Working with the Radio Technical Committee for Maritime Services (RTCM), Spirent has created test scenarios that simulate realistic satellite reception conditions at sea so that GPS distress beacon performance can be improved, allowing users to be rescued faster by search and rescue organizations.
One of the first customers to use these scenarios to test its locator beacons is ACR Electronics Inc., a manufacturer of emergency lifesaving equipment. Its latest ACR and ARTEX products have been tested using a Spirent signal simulator, and have been certified as meeting the RTCM standards for cold-start time-to-first-fix, which specifies the time taken by a device when it is turned on to capture GPS signals and determine its location.
The U.S. Federal Communications Commission (FCC) has now mandated that in future, any new products in the related categories must be tested using a GNSS simulator and the scenarios in the RTCM standards, which were developed by Spirent.
“We are able to test the performance of our dual-frequency GPS/Galileo receivers using a Spirent simulator that can accurately simulate signals from different constellations to enhance the performance of our Emergency Position Indicating Radio beacons (EPIRBs, PLBs and ELTs),” said Bill Cox, Director of Engineering at ACR. “Our customers will soon be able to take advantage of a new confirmation system that will let them know that their call for help was heard.”
“We are very pleased to have worked with RTCM and ACR to improve maritime safety”, said Martin Foulger, General Manager of Spirent’s Positioning Business Unit. “This project shows the importance of testing in realistic conditions to give better end-user experience, which in this case could be a matter of life or death. This will make lifesaving equipment more reliable both for maritime users and search and rescue agencies.”
The RCTM discovered that Cospas-Sarsat 406MHz beacons with integral GPS receivers suffered from poor cold start performance, causing delays in providing accurate location information to Search and Rescue (SAR) authorities. It later discovered that this was because beacons tended to be tested on land in benign conditions, rather than in real-world oceanic conditions.
It has addressed the issue by specifying a set of performance standards for Emergency Position Indicating Beacons (EPIRBs), Personal Locator Beacons (PLBs), Hand-held VHF Radios with integral GPS Receivers, Manoverboard (MOB) devices and Satellite Emergency Notification Devices (SENDs).

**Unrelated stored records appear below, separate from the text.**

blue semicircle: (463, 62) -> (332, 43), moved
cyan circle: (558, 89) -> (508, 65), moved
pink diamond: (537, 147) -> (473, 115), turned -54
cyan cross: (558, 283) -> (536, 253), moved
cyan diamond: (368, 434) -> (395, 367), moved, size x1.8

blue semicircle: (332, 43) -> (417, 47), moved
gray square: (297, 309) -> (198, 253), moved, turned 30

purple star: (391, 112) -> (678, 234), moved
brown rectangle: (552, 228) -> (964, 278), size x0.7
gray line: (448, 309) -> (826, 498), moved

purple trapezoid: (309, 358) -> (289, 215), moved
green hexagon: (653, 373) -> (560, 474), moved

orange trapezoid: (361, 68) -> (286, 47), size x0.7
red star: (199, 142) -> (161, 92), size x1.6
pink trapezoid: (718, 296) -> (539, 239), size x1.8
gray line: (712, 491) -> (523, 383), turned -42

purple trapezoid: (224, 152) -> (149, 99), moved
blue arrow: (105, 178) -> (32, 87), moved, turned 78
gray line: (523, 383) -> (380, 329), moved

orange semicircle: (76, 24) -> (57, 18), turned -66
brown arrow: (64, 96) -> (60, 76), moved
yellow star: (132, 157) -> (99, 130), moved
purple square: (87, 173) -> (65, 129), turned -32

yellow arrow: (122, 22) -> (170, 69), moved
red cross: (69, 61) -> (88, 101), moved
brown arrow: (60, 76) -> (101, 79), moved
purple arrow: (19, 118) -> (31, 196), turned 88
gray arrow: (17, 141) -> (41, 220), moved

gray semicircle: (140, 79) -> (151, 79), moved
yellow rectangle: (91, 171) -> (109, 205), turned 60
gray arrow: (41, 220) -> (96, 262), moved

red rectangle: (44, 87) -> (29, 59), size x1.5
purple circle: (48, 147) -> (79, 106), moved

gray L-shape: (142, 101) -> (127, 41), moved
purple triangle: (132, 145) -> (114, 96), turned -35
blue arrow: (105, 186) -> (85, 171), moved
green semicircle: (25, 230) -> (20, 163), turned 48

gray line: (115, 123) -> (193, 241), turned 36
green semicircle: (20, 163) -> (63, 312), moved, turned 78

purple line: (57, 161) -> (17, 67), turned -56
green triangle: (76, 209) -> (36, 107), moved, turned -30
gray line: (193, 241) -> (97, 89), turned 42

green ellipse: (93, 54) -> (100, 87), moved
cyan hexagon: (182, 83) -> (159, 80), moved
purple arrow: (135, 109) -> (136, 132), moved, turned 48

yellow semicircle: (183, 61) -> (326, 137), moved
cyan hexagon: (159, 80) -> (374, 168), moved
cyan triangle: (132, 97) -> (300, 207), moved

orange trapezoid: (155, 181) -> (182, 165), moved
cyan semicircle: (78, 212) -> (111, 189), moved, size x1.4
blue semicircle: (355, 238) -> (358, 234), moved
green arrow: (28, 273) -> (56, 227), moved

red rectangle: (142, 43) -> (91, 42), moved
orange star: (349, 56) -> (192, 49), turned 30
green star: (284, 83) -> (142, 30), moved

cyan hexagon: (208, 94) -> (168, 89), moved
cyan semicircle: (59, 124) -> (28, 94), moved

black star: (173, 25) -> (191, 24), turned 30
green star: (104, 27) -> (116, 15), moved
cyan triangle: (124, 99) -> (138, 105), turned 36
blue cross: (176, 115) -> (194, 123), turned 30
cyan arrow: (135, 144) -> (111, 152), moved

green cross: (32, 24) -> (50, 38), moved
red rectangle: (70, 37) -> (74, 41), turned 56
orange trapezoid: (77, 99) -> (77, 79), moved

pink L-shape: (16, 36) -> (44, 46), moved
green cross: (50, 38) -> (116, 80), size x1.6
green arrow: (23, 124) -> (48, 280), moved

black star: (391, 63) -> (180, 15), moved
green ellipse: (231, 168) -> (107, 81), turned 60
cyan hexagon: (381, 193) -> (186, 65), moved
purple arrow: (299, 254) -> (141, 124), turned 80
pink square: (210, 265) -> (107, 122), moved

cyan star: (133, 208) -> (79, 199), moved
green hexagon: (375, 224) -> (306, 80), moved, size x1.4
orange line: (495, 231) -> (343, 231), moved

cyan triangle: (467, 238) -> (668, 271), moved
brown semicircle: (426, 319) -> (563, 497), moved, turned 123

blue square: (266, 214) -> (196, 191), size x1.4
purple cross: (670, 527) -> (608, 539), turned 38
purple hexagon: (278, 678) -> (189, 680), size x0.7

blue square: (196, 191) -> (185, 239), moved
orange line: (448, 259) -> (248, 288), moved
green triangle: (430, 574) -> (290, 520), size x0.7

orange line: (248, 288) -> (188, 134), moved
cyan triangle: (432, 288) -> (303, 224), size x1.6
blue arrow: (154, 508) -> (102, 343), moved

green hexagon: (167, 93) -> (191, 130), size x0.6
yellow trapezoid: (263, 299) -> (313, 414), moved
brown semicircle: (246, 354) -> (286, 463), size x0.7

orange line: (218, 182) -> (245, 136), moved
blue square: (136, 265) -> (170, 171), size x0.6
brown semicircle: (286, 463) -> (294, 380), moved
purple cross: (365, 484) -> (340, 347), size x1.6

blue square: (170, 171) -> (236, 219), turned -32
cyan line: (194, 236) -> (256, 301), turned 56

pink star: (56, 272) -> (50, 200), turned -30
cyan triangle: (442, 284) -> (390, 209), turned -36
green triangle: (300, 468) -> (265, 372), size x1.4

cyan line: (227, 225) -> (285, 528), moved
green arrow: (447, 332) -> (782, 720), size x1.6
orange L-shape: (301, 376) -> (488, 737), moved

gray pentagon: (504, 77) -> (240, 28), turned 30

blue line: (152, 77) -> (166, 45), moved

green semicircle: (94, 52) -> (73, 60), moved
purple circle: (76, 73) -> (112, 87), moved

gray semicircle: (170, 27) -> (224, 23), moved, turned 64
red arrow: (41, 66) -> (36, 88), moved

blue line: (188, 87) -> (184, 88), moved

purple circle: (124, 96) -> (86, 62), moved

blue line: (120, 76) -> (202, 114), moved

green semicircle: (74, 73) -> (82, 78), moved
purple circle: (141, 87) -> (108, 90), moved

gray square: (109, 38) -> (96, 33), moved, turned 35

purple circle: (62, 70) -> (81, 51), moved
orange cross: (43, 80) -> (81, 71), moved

Spirent was asked to develop a set of custom test scenarios that enable manufacturers to simulate realistic satellite reception conditions at sea in laboratory environments. Use of these scenarios enables manufacturers to better assess the performance of their products in the real world.
Details of the FCC mandate can be found in the Federal Register, Vol. 81, No. 241, Dec. 15, 2016, Page 90739, FCC 47 CFR Parts 1, 25, 80 and 95.